I had the 2nd round (final) since my resume was passed by an MD.

Very technical - 2 30min interviews with an Analyst and Associate- expect all your normal tech questions, DCF, multiples, random valutation questions, some LBO stuff, some bonds (caught me by surprise).

Overall if you prepare well  you should be fine. I studied my corp fin class notes, vault guide and stuff like that. Definitly the most technical interview I had (compared to GS, UBS, JPM and Lazard).

 

Asked me about DCF and accretion/dilution (on my resume). Also asked about comps. Pretty standard stuff but the first time I got the accretion/dilution question.

Behavioral part was very standard and about fit. They started asking about my schedule towards the end of the interview (specifically if I had any other superdays on the next Friday).

Called me back the next morning for a superday.

 
Best Response

A merger can either be accretive or dilutive. A merger is accretive when the acquiring company's earnings per share will increase after the merger and vice versa. Say a shoe company, BIg Gun wants to acquire a fast growing competitor, Ubershoe. Also suppose that Big Gun's earnings are $10 million, that it has 1 million outstanding shares (making it have an EPS of $10), and that Ubershoe's earnings are 2 million. Whether the acquisition will be accretive or dilutive depends on the amount BIg Gun will pay for Ubershoe. Say that BIg Gun agrees to a stock swap in which it issues 500k shares which it will trade for all of Ubershoe's shares. The combined company will have 1.5 million shares and 12 million in earnings. The new EPS will thus be $8 per share, making it dilutive to Big Gun's earnings.

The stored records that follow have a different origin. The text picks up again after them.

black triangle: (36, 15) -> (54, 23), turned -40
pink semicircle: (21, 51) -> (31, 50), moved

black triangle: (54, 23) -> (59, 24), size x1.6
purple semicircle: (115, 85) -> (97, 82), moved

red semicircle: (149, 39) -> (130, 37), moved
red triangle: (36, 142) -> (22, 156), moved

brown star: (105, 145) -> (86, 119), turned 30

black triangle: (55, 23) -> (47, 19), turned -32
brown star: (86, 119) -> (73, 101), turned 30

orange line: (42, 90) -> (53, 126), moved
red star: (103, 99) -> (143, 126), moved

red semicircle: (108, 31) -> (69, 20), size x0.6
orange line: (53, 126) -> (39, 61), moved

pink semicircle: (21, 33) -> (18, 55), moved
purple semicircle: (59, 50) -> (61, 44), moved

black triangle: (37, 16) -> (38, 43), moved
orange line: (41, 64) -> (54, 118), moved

Now let's change the scenario, lets' say that BIg Gun agrees to issue 100,000 new shares of stock instead of 500,000. The combined company will have $12 mm in earnings and 1.1 million shares, or an EPS of $10.91. This deal is accretive.

Using P/E Ratios----

When a company with a higher price to earnings ratios (let's say Company 1 and it's PE ratio PE1) acquires a firm, (Company 2 and it's PE ratio is PE2) which has a lower PE ratio, it is an accretive merger.

So if PE1 > PE2 the merger is accretive. if PE1 PE2 the merger is dilutive. The reason for this is that the acquiring company will pay less per dollar of earnings to acquire the target.

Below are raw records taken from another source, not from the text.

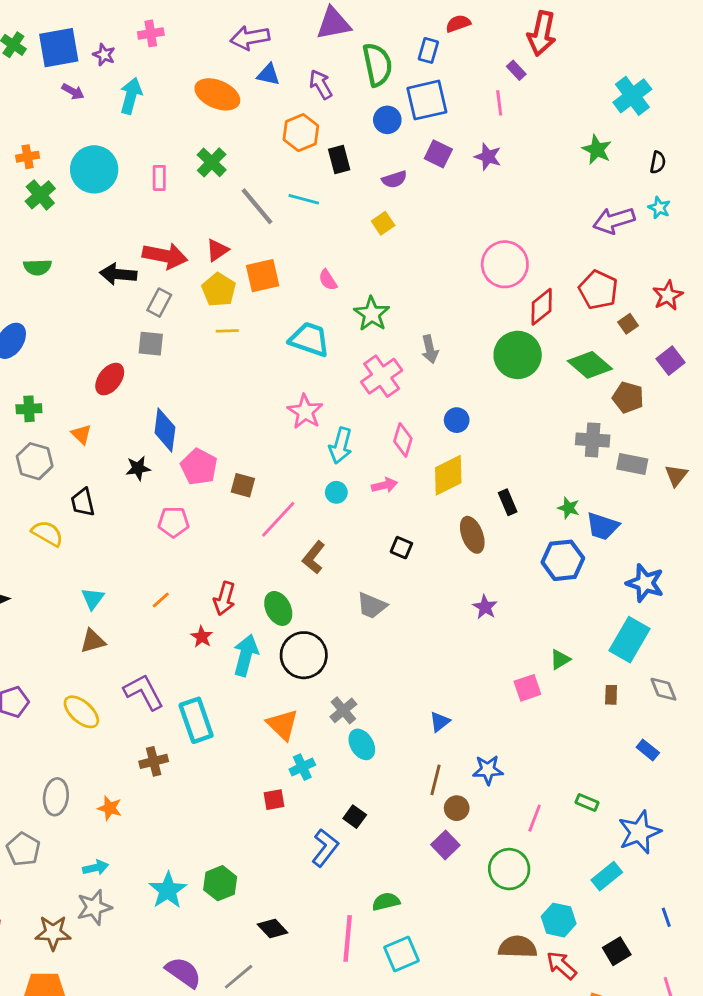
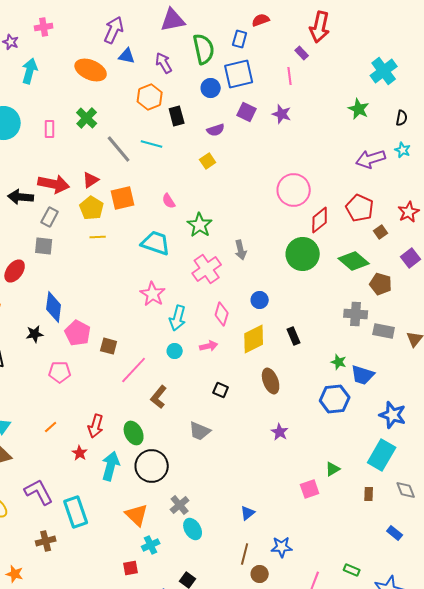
purple arrow: (250, 38) -> (114, 30), turned 124
black rectangle: (508, 502) -> (294, 336), moved

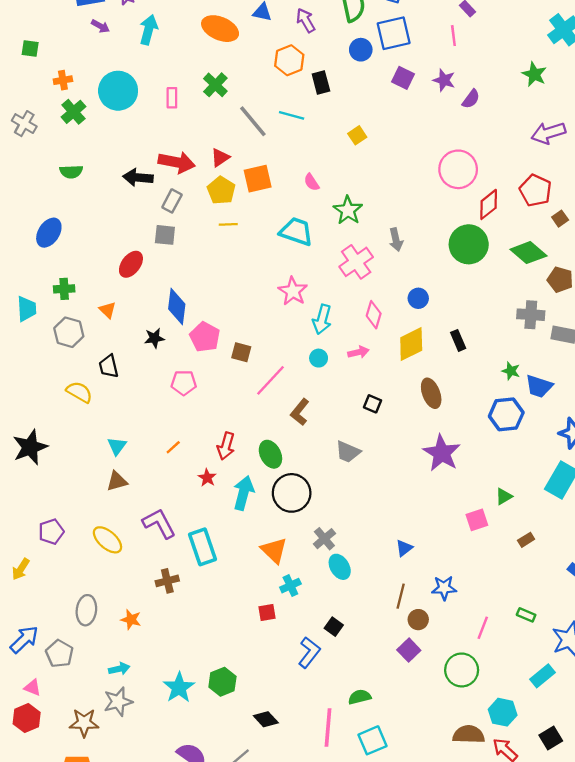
purple semicircle: (216, 130) -> (471, 99), moved, turned -36
purple star: (280, 432) -> (442, 453), size x1.8
brown rectangle: (369, 494) -> (526, 540), moved, turned 56

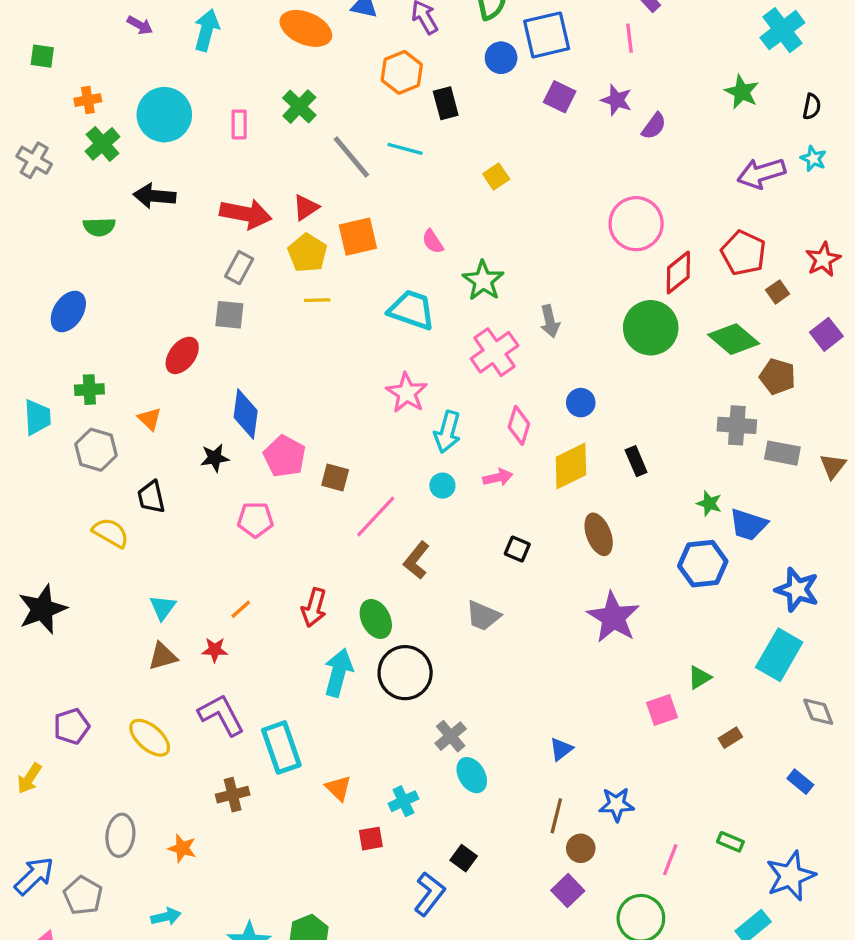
black arrow: (138, 177) -> (155, 196), moved
red star: (207, 478) -> (215, 650), moved, turned -30
orange triangle: (274, 550) -> (338, 788), moved, size x0.7

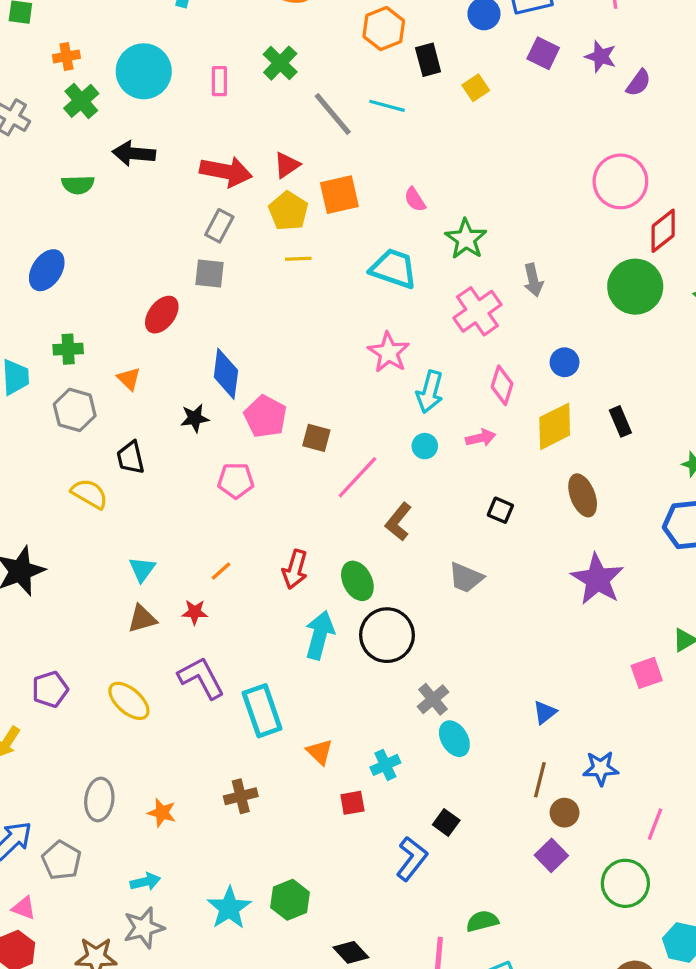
yellow square: (496, 176) -> (476, 88), moved
brown cross: (233, 795) -> (241, 796), moved

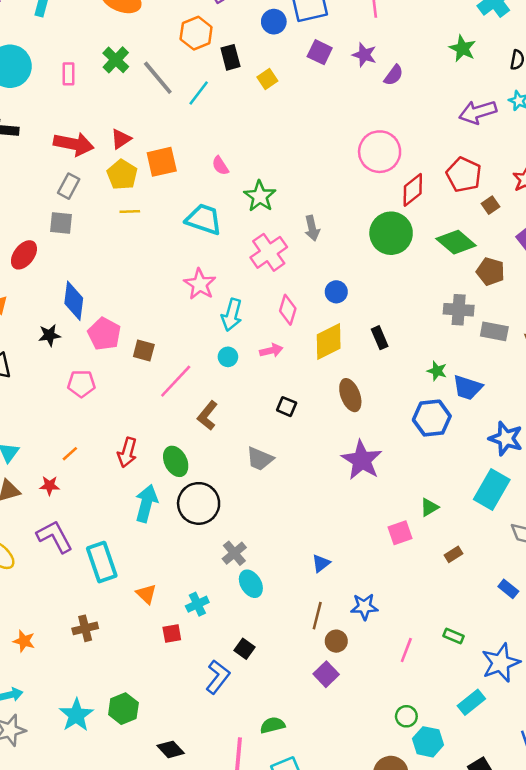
cyan line: (387, 106) -> (199, 93), turned -68
gray line: (333, 114) -> (158, 78), moved
green circle: (625, 883) -> (406, 716), moved, size x0.6

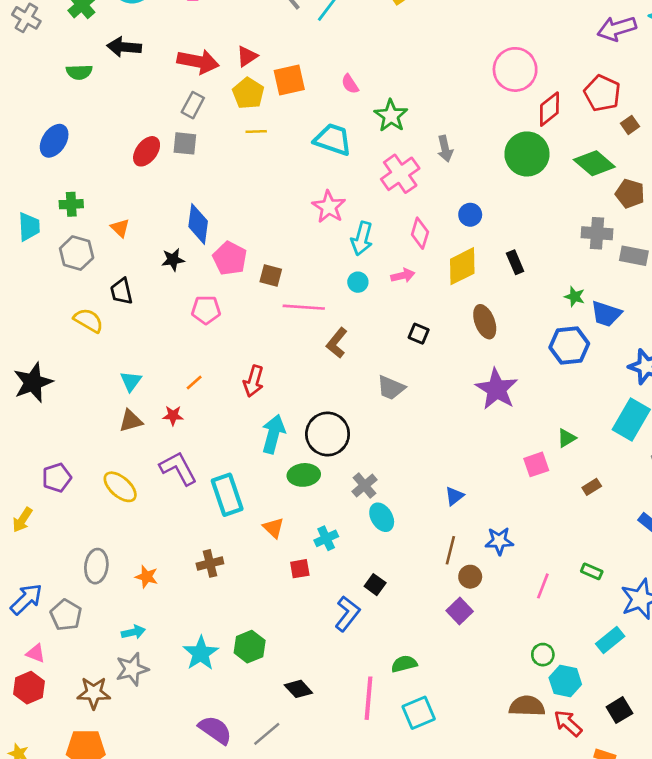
red ellipse: (24, 255) -> (147, 151), moved
pink line: (176, 381) -> (304, 307), turned 51
green ellipse: (176, 461) -> (304, 475), moved, turned -68

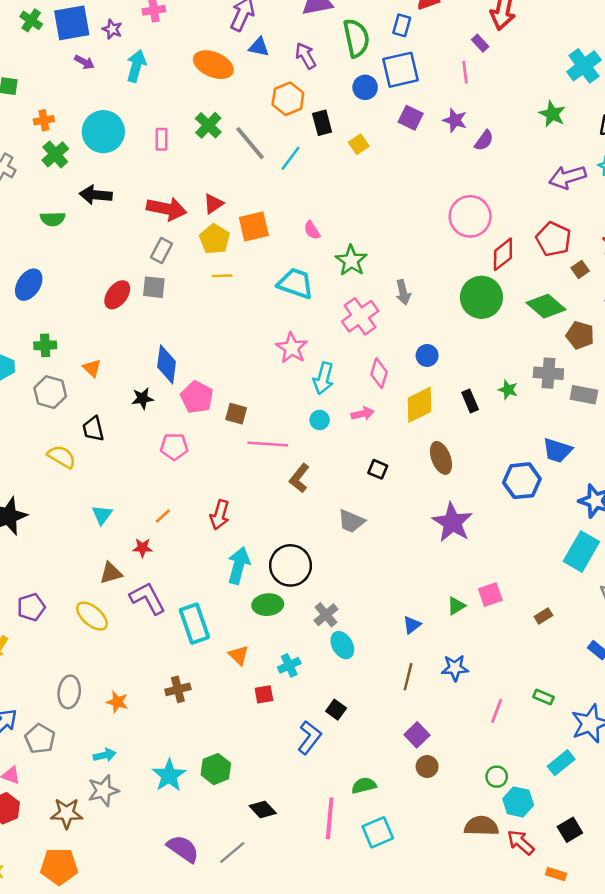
green star: (575, 297) -> (508, 390), moved
brown triangle: (131, 421) -> (111, 573), moved
green triangle: (567, 438) -> (456, 606), moved
brown circle: (470, 577) -> (427, 767), moved

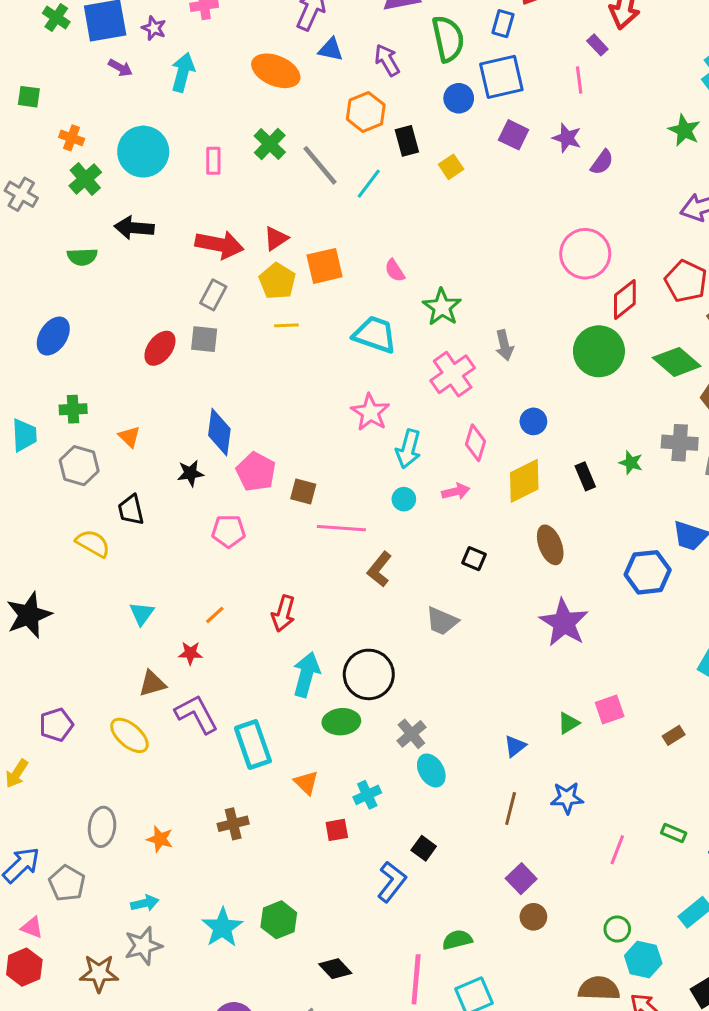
orange cross: (44, 120) -> (72, 138), turned 30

Models_and_bottles: Would you be willing to explain how exactly earnings might be affected and what addbacks might occur?

 

Ya..I had them for SA last year. Very technical. One VP even gave me a sheet of paper and made me do DCF right in front of him. It was my most technical interview. Also interviewed with all of the BBs.

 

To maximize returns, you'd obviously want the least amount of equity as possible, so I would've said something like making projections of how much debt they could feasibly handle based on their free cash flow. This would obviously vary from company to company.

 
 

do they ask hardcore technical questions even if you've never taken advanced finance courses/have experience in finance?